- Verna Location within Manatee County, Florida
- Coordinates: 27°23′14″N 82°16′05″W﻿ / ﻿27.38722°N 82.26806°W
- Country: United States
- State: Florida
- Counties: Manatee, Sarasota
- Elevation: 92 ft (28 m)
- Time zone: UTC-5 (EST)
- • Summer (DST): UTC-4 (EDT)
- Area code: 941
- FIPS code: 12-74100
- GNIS feature ID: 294959

= Verna, Florida =

Unincorporated community in Florida, United States

Verna is an unincorporated area in Manatee County and Sarasota County, Florida, United States.

== History ==
The town of Verna was a small community from 1915 to 1930 built from a stop located on the East and West Coast Railroad which ran from Bradenton in Manatee County to Arcadia in Desoto County. Today its location is marked by the intersection of what is now State Road 70, Verna Bethany Road, and Verna Road.

The community was established in 1915 on the former Posey Farm and was originally called St. Claire. Early advertisements for the railroad use this name. The name was changed a year later by John Posey, owner of the land and future clerk of the city.
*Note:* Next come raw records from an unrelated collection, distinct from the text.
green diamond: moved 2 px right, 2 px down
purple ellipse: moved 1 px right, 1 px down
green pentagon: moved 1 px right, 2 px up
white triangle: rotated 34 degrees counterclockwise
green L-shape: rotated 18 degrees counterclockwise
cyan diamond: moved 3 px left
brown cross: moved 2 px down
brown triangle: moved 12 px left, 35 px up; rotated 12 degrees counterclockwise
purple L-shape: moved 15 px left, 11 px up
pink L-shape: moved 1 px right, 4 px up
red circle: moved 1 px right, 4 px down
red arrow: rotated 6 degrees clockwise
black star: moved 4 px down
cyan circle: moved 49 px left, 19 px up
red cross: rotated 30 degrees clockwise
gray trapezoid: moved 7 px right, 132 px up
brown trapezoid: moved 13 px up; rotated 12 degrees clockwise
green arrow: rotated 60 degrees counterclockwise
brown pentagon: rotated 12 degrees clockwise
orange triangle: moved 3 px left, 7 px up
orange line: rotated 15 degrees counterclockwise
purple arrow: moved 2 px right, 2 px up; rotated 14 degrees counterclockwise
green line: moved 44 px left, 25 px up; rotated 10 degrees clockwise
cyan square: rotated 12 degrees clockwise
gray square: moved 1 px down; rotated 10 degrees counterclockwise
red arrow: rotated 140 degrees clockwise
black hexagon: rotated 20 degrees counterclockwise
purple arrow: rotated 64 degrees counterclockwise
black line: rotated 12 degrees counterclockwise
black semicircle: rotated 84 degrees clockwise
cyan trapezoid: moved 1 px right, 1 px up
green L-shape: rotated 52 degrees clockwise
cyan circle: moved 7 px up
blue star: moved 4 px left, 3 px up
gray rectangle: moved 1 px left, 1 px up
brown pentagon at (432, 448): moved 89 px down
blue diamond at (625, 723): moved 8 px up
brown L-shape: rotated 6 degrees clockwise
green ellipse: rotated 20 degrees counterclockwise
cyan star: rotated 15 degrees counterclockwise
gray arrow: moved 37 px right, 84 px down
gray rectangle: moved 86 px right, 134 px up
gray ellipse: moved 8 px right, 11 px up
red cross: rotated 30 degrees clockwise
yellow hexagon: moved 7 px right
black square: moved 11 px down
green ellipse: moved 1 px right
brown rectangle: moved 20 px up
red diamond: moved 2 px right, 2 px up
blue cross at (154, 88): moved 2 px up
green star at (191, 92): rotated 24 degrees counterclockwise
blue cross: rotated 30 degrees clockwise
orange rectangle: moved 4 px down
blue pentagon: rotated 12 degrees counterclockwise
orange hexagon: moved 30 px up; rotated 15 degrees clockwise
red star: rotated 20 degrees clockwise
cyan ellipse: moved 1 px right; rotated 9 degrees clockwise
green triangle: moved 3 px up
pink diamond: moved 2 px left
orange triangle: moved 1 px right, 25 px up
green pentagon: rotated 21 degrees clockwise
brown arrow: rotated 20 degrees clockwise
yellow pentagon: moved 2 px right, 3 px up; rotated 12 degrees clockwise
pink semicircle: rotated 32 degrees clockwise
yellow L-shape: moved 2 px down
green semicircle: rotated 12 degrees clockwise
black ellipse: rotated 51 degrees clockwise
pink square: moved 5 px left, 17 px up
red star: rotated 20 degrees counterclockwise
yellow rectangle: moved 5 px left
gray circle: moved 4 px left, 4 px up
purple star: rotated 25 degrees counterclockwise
He named the community after his daughter, Verna Posey.

In 1915 the land deed for the St. Claire School was approved by the Manatee County School Board and by 1918 Verna School opened under teacher Lois Bond.<news/> Verna's post office was established in February 1916. By 1923 there were 16 homes in Verna. By 1925, there was a garage, post office, hotel, restaurant, train depot, gas station, and a grocery store owned by F.E. Albritton in the town. The Verna Methodist Episcopal Church was erected in 1926.

During the real estate boom of the 1920s, expansion was planned. John Posey and business partner Frank Golden, along with other Bradenton developers such as C.H. Ballard platted new communities adjacent to the town. Subdivisions including Verna Heights, La Verna, and Verna Courts were advertised in newspapers from Tampa to Miami. The decelopment projects did not come to fruition due to a major economic depression which began in Florida in 1926.

In June 1925, the town of Verna was incorporated, but it was not long-lived. In 1927, Florida State Legislature ordered the city to be abolished, which was completed in 1929.

The Verna Post Office closed in January 1930 and the school closed at the end of that spring. The community was unofficially absorbed into the neighboring Myakka City. The area that was once Verna is home to agricultural businesses, small residential neighborhoods, and the Myakka City Fire Department.

Peachey Dairy operated in the area. The Lakewood Ranch Southeast development has been approved near Verna's historic boundary.